NordicSemiconductor / Android-nRF-Mesh-Library

The Bluetooth Mesh Provisioner and Configurator library.
https://www.nordicsemi.com/
BSD 3-Clause "New" or "Revised" License
414 stars 177 forks source link

MeshParserUtils.getOpCode() flips the bytes of the vendor id. #455

Closed FluffyBunniesTasteTheBest closed 1 year ago

FluffyBunniesTasteTheBest commented 2 years ago

Describe the bug In NCS, when defining a custom opcode, for example BT_MESH_MODEL_OP_3(0x01, 0x22ee), the result is a three byte opcode with value 0xc122ee. When the library's onMeshMessageReceived() gets called, VendorModelMessageStatus.getOpCode() returns an opcode of 0xc1ee22, in which the two bytes of the vendor or id (0x22ee) are flipped.

The bug happens in MeshParserUtils.getOpCode(), which is not aware of that Java and Bluetooth use different byte orders:

To Reproduce Steps to reproduce the behavior:

  1. Create a custom model in NCS (The chat example should work well).
  2. Send a VendorModelMessageAcked message to the custom model.
  3. When onMeshMessageReceived() is called, VendorModelMessageStatus.getOpCode() returns an opcode that has the two bytes of the vendor id flipped.

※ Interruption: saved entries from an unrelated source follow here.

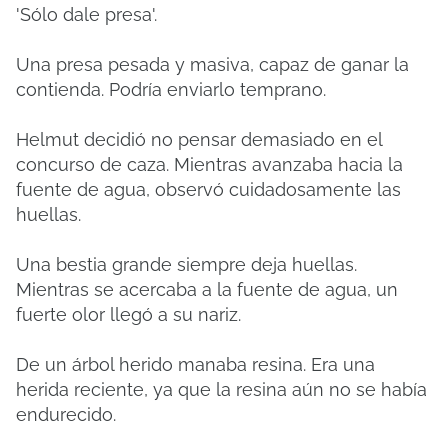
'Sólo dale presa'.
Una presa pesada y masiva, capaz de ganar la
contienda. Podría enviarlo temprano.
Helmut decidió no pensar demasiado en el
concurso de caza. Mientras avanzaba hacia la
fuente de agua, observó cuidadosamente las
huellas.
Una bestia grande siempre deja huellas.
Mientras se acercaba a la fuente de agua, un
fuerte olor llegó a su nariz.
De un árbol herido manaba resina. Era una
herida reciente, ya que la resina aún no se había
endurecido.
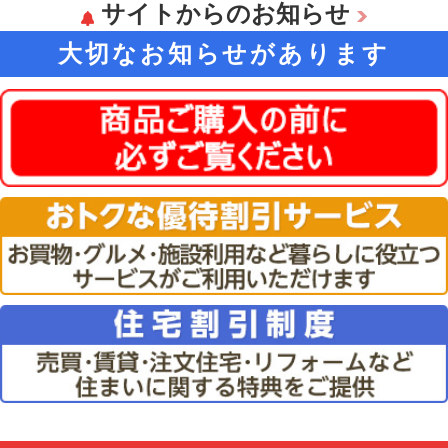
サイトからのお知らせ
大切なお知らせがあります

Expected behavior OpCode should not change.

Platform details:

Note: The way it looks, the convert-24-bit-methods in MeshParserUtils are facing the same issue.

roshanrajaratnam commented 2 years ago

Hi, you are correct java stores multibyte values in big endian format. However IMHO the 3 byte opcode for a vendor model should be depicted according to the specification. Therefore when you call VendorModelMessageStatus.getOpCode() should return the opcode as mentioned in the last paragraph of section 3.7.3.1 in the Mesh profile specification 1.0.1.

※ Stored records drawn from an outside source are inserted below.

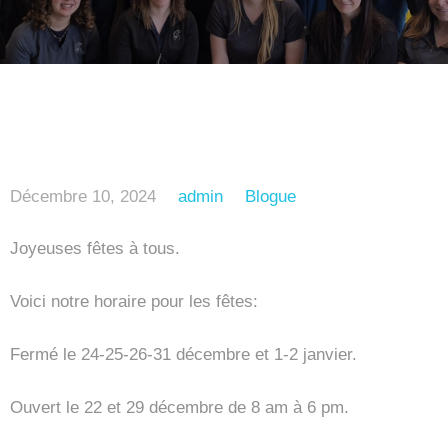
Décembre 10, 2024
admin
Blogue
Joyeuses fêtes à tous.
Voici notre horaire pour les fêtes:
Fermé le 24-25-26-31 décembre et 1-2 janvier.
Ouvert le 22 et 29 décembre de 8 am à 6 pm.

FluffyBunniesTasteTheBest commented 2 years ago

Thanks, can you please provide a link to the specs?

But even without looking into the specs, I doubt that a value of 0xc122ee is supposed to become 0xc1ee22. See, right now you have to use two different opcodes: 0xc122ee when sending and 0xc1ee22 when receiving, but shouldn't the opcode be the same, regardless if you send or receive data?!?

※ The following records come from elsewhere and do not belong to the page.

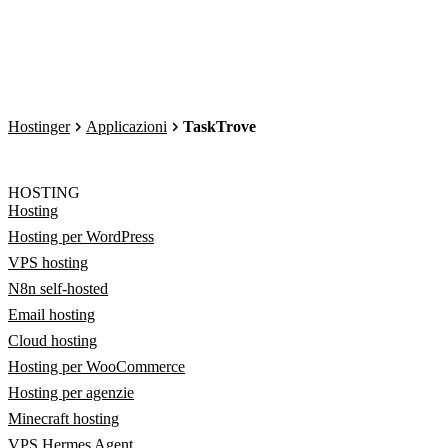
Hostinger
Applicazioni
TaskTrove
HOSTING
Hosting
Hosting per WordPress
VPS hosting
N8n self-hosted
Email hosting
Cloud hosting
Hosting per WooCommerce
Hosting per agenzie
Minecraft hosting
VPS Hermes Agent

roshanrajaratnam commented 2 years ago

Here's the link to the spec. https://www.bluetooth.com/specifications/specs/mesh-profile-1-0-1/

The behavior I mentioned is what's expected due to the company identifier being a 16-bit value where the Endianness gets applied. When sending/receiving also the opcode is set to 0xc1ee22 internally just to save the hassle of doing it yourself. You can log the access pdu to check this.

But you do have a point here, I will fix this for consistency purposes so that you could get the OpCode and the ModelIdentifier separately for status messages.

FluffyBunniesTasteTheBest commented 2 years ago

@roshanrajaratnam Thanks for looking into this. Allow me to explain in a little more detail:

From section 3.7.3.1 of the specs:

For example, when the manufacturer-specific opcode is equal to 0x23 and the company identifier is equal to 0x0136 [6], then the 3-octet opcode is equal to 0xE3 0x36 0x01.

(Please note: Only the 16-bit vendor id is little endian).

Now, when this buffer (containing 0xE3 0x36 0x01) gets handled in MeshParserUtils.getOpCode(), the following happens:

return unsignedByteToInt(accessPayload[1]) << 8
    | unsignedByteToInt(accessPayload[0]) << 16
    | unsignedByteToInt(accessPayload[2]);

It just copies the buffer into an integer using the same byte order as the buffer, causing the two bytes of the company id to get flipped because of the difference in endian-ness.

Ironically enough, MeshParserUtilsTest compensates for the bug:

 public void testGetOpCode_vendorOpCode() {
        byte[] payload = MeshParserUtils.toByteArray("C1F105");;

        int calculatedOpCode = getOpCode(payload, 3);

        assertEquals(0xC1F105, calculatedOpCode);
    }

(Note: assertEquals(0xC1F105, calculatedOpCode); should test for value 0xc105f1)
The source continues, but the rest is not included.